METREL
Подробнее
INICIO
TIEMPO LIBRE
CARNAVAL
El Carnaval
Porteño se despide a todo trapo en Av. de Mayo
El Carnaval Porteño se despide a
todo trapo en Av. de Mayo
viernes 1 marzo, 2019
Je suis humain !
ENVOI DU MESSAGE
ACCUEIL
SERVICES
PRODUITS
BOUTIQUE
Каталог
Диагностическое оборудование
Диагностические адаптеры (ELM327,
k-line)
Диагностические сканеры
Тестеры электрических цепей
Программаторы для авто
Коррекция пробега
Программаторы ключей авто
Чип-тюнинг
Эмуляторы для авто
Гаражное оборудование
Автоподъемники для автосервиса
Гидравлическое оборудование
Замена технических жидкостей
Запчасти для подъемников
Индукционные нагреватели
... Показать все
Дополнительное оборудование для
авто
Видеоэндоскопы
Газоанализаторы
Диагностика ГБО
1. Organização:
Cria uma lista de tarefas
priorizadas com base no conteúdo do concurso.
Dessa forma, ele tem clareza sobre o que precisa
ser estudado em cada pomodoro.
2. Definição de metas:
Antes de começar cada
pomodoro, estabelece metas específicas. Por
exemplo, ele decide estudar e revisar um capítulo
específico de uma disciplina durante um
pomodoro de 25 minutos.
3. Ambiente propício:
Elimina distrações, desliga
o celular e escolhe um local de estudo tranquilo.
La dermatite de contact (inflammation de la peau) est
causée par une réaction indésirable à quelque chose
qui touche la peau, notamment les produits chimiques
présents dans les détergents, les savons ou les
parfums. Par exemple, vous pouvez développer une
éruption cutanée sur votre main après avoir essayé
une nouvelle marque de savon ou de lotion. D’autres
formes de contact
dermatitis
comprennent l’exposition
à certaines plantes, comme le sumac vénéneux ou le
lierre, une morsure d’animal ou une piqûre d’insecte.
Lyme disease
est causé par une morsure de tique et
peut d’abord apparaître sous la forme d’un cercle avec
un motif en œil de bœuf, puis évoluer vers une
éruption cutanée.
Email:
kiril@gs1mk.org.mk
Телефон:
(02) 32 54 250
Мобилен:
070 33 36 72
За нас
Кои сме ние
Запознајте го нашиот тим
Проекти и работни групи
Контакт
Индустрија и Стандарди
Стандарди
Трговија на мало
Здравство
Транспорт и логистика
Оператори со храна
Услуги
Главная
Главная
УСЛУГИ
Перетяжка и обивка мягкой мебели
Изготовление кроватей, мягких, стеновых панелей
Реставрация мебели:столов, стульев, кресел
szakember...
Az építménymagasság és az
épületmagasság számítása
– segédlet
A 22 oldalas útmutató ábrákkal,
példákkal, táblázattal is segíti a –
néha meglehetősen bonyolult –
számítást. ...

——————————

*Required action:* Go through the material and tally every line where "todo" appears. The number is the whole answer.

*Task result:* 2